Well rats... Another one for the burn barrel. That's it. I give up. I've been trying to get a shootable bow now for over 6 months. I have been a woodworker all my life, and I have never had something cause as much grief as this... All those people who made a shootable bow their first try must have had some magical combination of luck and opportunity...
Pull yourself together man and get a grip!
You are 80% there!
Get a taut string on it and decide on your target weight.
Pull it back to that weight and look at the curve of it.
If the tips are coming back about 7" and the curve is reasonable, get it to a low brace height (say 4-5") The draw weigh is always less with a shorter string. (Due to the geometry)
You are now at the very point where you must SLOW DOWN !
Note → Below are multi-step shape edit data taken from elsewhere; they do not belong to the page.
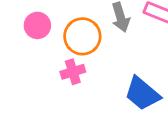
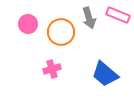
pink cross: (73, 72) -> (52, 69), moved

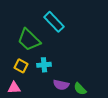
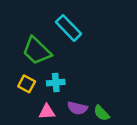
pink triangle: (14, 88) -> (47, 112), moved

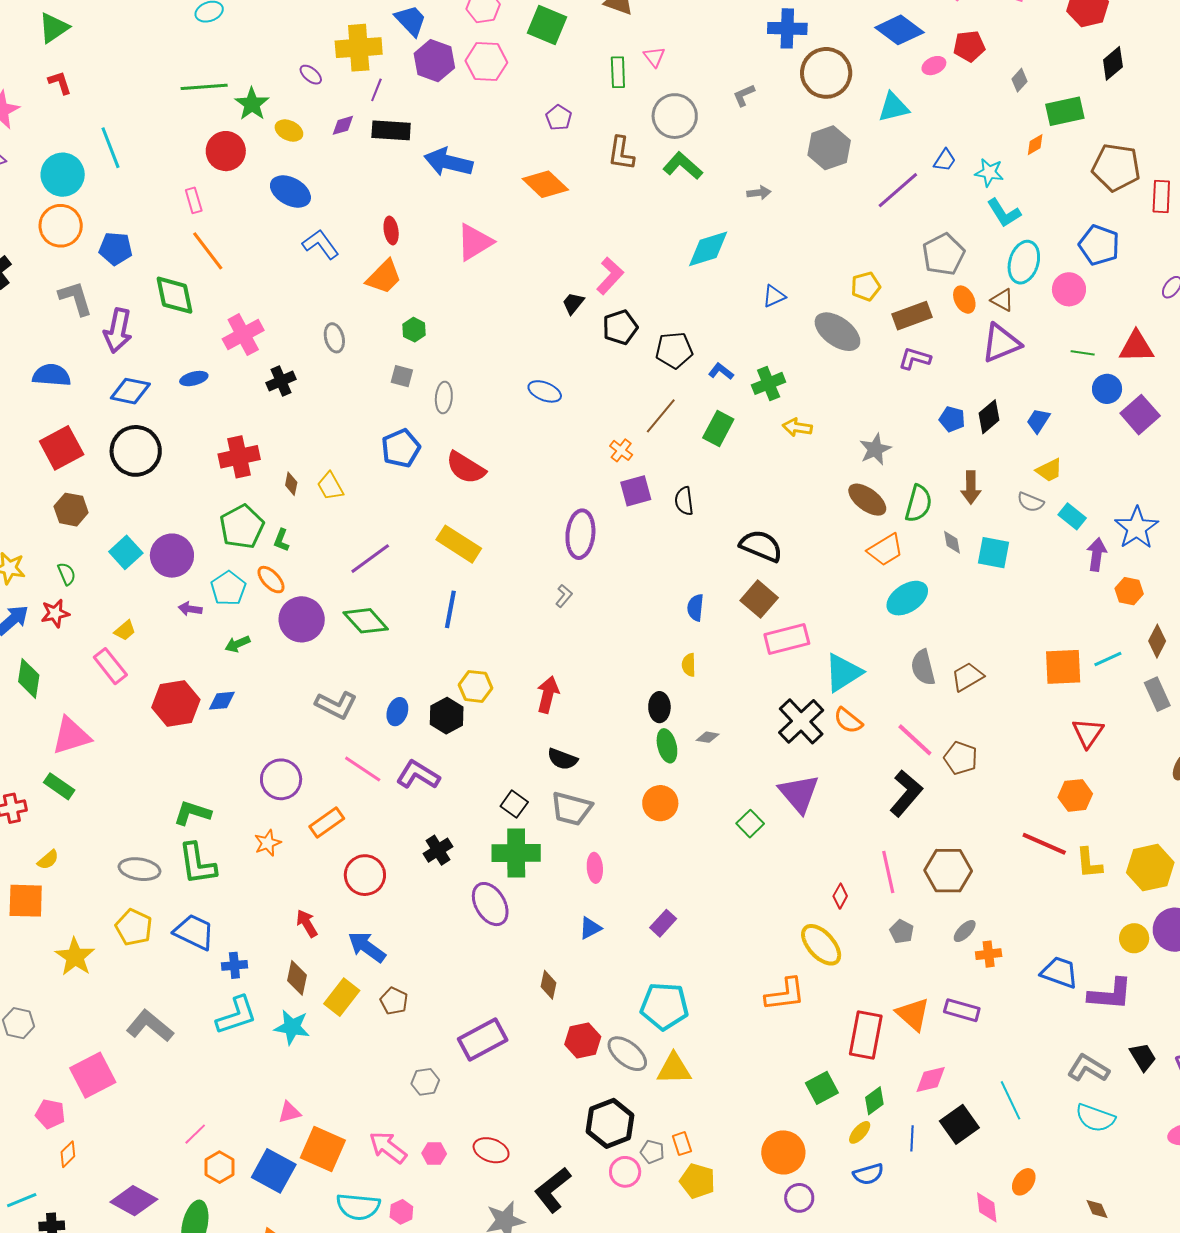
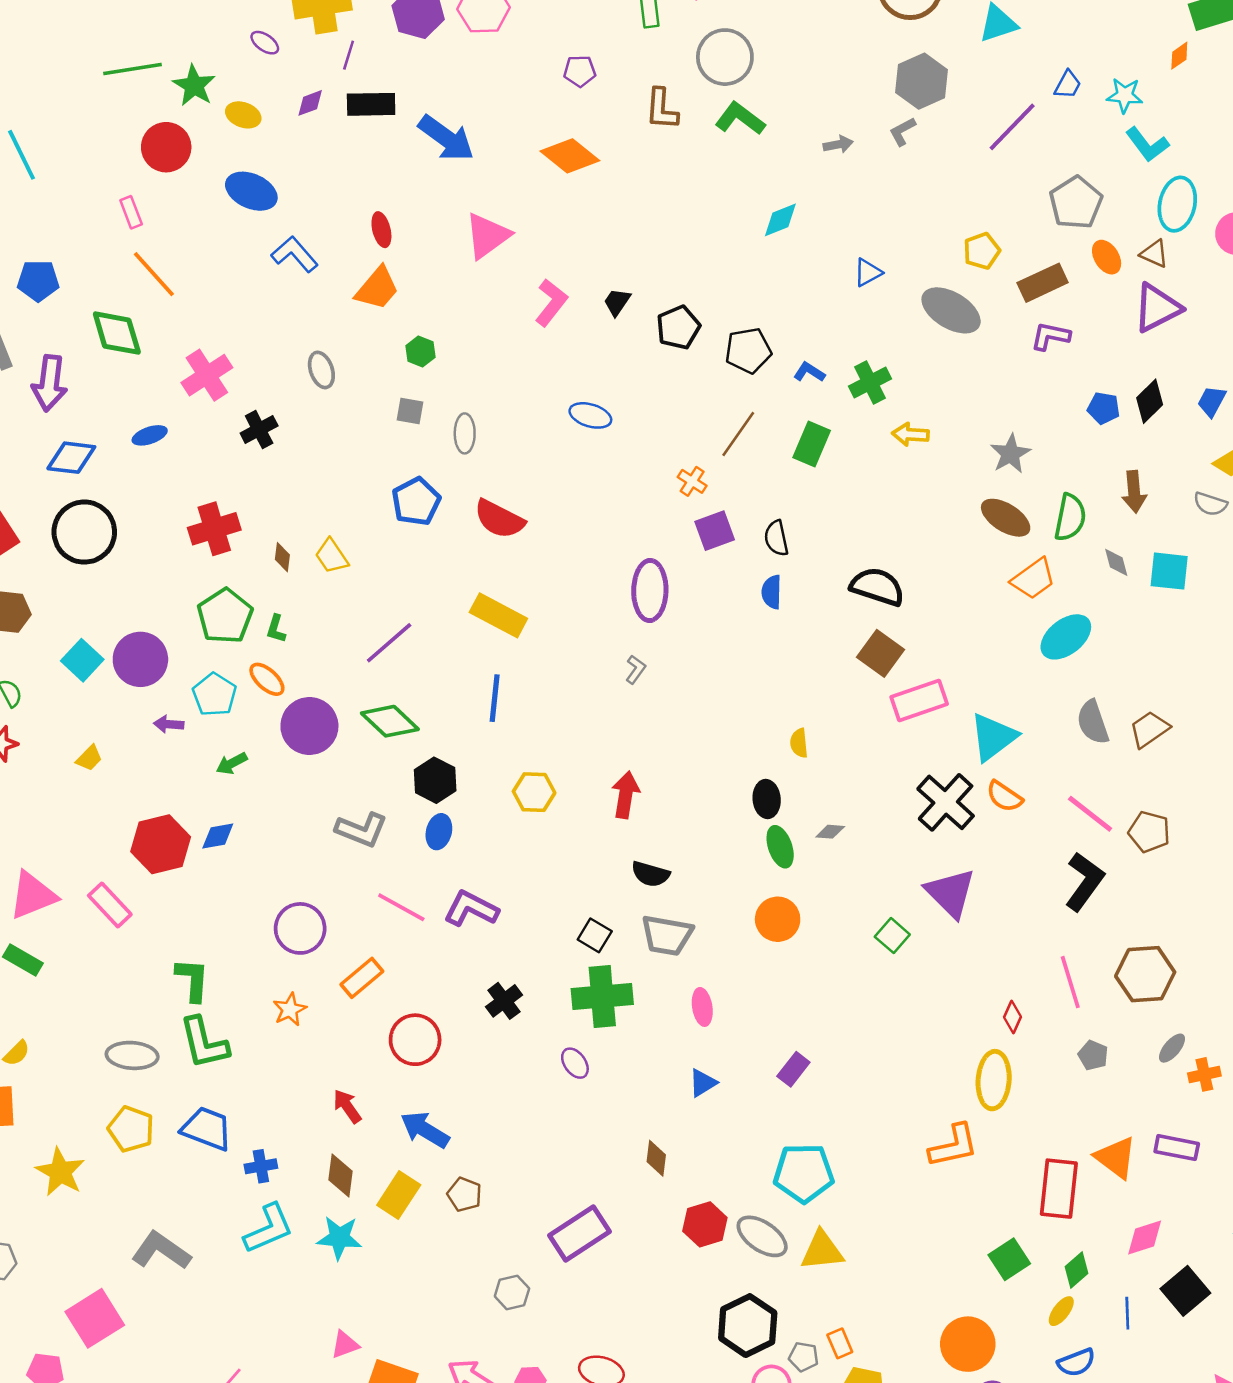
gray L-shape: (744, 95) -> (902, 131), moved
purple pentagon: (559, 118) -> (580, 71), turned -30
blue arrow: (448, 162) -> (446, 138), turned -153
cyan diamond: (708, 249) -> (780, 220), size x0.7
pink L-shape: (610, 276) -> (551, 303), moved
blue semicircle: (695, 608) -> (772, 592), moved
pink rectangle: (110, 666) -> (110, 905), moved
black hexagon: (447, 716) -> (435, 780), moved
green L-shape: (192, 813) -> (192, 980), turned 81
purple ellipse: (490, 904) -> (575, 1063), size x0.6
yellow ellipse: (821, 945) -> (994, 1080), turned 51

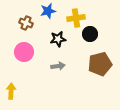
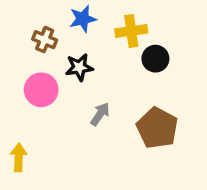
black star: (58, 39) -> (79, 67), moved
brown pentagon: (100, 64) -> (157, 128), moved, turned -30
gray arrow: (58, 66) -> (100, 114), turned -48

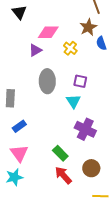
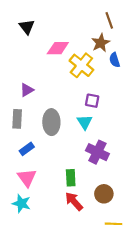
yellow cross: (70, 48) -> (81, 65), size x1.6
purple triangle: (35, 50) -> (27, 90), moved
gray ellipse: (47, 81) -> (51, 122), moved
green rectangle: (60, 153) -> (71, 178), turned 42
cyan star: (14, 177) -> (21, 203), turned 30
Don't start getting frustrated and taking off tons of wood. Enjoy slowly taking off small even amounts of wood so each time you pull it back it comes a little further... a bit like courtin' ;D >:D O:) ::)
If you are really stressed out, have a break, make a bow out of a scrap of grren wood or have cup of tea and a bit of toast.
Come on old chap, stiff upper lip... we're not going to let a silly bit of wood wood beat us now are we ;)
A lot of it is patience perseverence and confidence. I still get a crisis of confidence now and then, and as I wind it back on the tiller I'm saying 'BANG' to myself so it won't be a shock if it explodes. Then it's a huge flood of relief when it makes it to draw weight.
Del
BTW Tiller is looking good at the moment, get it on a short string pulling back to 50# and post another pic.
Get a grip!
If I have to come over there... there'll be trouble ;)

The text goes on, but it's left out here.